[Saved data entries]
━━━━━━━━━━━━━━━━

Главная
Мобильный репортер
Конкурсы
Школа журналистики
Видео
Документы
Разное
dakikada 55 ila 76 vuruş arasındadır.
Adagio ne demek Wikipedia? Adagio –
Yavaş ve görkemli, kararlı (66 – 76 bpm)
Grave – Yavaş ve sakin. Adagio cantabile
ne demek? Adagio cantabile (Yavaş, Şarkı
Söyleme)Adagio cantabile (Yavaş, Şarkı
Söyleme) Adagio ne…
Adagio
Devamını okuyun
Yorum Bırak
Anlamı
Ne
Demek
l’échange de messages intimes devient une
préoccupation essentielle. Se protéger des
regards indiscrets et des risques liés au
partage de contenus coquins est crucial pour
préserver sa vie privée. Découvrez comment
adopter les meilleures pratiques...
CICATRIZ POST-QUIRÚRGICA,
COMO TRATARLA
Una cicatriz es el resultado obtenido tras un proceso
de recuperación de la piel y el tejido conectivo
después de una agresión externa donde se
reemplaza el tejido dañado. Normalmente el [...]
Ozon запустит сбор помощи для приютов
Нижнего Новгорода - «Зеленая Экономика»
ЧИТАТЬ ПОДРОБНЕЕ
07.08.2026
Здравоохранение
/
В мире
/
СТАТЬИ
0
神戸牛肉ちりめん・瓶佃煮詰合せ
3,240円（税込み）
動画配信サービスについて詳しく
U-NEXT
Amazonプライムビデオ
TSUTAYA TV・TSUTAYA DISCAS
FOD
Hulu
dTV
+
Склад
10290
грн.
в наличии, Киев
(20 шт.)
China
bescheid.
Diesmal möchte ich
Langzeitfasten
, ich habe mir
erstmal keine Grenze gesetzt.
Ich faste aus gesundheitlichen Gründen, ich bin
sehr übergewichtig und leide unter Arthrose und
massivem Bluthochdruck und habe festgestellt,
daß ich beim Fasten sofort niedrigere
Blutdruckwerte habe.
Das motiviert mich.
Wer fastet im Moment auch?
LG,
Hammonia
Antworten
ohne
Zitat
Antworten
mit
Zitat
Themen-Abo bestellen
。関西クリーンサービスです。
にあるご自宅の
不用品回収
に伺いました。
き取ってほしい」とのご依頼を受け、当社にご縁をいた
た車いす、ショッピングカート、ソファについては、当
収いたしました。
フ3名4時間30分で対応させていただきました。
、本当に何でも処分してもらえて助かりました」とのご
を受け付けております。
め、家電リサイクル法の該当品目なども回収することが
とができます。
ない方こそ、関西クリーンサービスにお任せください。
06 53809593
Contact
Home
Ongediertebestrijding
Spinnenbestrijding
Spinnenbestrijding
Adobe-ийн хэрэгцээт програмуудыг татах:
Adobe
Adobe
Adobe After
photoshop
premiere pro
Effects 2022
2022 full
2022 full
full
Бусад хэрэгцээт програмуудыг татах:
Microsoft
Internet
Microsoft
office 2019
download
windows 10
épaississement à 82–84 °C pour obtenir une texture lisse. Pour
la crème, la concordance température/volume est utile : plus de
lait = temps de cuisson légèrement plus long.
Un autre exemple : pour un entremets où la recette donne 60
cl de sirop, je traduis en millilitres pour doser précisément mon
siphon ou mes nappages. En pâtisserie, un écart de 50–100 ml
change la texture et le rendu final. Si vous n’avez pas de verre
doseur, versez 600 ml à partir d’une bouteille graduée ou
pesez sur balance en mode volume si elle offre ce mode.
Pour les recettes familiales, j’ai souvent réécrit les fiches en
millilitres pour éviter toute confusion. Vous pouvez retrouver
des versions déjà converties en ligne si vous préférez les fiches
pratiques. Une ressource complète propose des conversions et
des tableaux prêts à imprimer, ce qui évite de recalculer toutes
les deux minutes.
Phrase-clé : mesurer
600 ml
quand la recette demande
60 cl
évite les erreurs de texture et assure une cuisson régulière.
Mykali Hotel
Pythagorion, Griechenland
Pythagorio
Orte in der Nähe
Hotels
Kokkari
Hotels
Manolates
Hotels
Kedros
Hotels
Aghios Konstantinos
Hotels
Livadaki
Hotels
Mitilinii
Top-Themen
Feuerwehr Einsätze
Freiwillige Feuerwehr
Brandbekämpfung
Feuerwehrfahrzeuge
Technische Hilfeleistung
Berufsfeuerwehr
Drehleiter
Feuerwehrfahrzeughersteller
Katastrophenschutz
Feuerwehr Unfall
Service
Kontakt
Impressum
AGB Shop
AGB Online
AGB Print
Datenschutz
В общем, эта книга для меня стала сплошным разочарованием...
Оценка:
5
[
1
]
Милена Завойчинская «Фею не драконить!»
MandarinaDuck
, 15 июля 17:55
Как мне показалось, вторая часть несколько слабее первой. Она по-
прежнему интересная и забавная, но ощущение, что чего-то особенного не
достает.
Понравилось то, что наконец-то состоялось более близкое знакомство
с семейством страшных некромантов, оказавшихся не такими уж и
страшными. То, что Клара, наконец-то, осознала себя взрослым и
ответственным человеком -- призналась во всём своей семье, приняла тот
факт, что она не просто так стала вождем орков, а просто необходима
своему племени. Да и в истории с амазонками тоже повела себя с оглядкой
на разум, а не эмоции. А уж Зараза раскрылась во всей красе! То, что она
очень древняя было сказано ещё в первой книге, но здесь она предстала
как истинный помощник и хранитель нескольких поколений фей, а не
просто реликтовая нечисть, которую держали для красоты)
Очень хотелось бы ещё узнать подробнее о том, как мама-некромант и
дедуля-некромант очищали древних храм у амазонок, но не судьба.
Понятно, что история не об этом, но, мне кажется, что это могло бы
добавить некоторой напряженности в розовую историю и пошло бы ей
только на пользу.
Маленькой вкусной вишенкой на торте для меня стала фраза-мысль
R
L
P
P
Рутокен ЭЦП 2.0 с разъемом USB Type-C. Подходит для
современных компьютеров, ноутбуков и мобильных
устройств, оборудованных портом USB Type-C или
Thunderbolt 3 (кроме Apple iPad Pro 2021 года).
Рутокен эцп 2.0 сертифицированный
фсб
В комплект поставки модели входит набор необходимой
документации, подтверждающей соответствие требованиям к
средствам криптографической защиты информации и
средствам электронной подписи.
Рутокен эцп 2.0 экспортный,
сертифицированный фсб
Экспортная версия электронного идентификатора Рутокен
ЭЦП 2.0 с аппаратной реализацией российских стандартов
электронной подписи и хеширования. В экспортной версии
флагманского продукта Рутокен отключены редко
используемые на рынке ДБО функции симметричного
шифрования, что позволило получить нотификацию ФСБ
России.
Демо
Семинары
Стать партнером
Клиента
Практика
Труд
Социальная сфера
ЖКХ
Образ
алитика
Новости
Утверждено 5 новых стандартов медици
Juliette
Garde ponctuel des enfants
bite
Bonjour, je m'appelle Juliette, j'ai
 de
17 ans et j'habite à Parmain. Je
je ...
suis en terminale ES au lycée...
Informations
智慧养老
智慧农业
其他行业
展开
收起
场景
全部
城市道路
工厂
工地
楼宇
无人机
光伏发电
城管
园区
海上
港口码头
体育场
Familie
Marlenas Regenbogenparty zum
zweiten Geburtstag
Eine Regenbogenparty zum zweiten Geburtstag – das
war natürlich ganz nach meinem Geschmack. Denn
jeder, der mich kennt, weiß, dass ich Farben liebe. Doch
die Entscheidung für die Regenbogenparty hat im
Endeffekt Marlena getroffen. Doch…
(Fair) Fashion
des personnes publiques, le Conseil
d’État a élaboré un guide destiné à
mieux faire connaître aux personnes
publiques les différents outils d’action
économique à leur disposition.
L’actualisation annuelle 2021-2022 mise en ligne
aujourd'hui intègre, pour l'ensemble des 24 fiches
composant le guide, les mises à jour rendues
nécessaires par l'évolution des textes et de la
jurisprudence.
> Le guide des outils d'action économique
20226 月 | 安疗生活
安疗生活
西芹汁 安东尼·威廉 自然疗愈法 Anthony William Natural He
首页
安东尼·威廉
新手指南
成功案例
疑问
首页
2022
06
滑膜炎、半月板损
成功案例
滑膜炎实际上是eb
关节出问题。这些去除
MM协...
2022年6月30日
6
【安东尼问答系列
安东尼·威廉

━━━━━━━━━━━━━━━━

Only the lines from the one with "Eine Regenbogenparty zum" through the last line above should be restated, word for word.

[ANSWER TO THIS PROBLEM]
Eine Regenbogenparty zum zweiten Geburtstag – das
war natürlich ganz nach meinem Geschmack. Denn
jeder, der mich kennt, weiß, dass ich Farben liebe. Doch
die Entscheidung für die Regenbogenparty hat im
Endeffekt Marlena getroffen. Doch…
(Fair) Fashion
des personnes publiques, le Conseil
d’État a élaboré un guide destiné à
mieux faire connaître aux personnes
publiques les différents outils d’action
économique à leur disposition.
L’actualisation annuelle 2021-2022 mise en ligne
aujourd'hui intègre, pour l'ensemble des 24 fiches
composant le guide, les mises à jour rendues
nécessaires par l'évolution des textes et de la
jurisprudence.
> Le guide des outils d'action économique
20226 月 | 安疗生活
安疗生活
西芹汁 安东尼·威廉 自然疗愈法 Anthony William Natural He
首页
安东尼·威廉
新手指南
成功案例
疑问
首页
2022
06
滑膜炎、半月板损
成功案例
滑膜炎实际上是eb
关节出问题。这些去除
MM协...
2022年6月30日
6
【安东尼问答系列
安东尼·威廉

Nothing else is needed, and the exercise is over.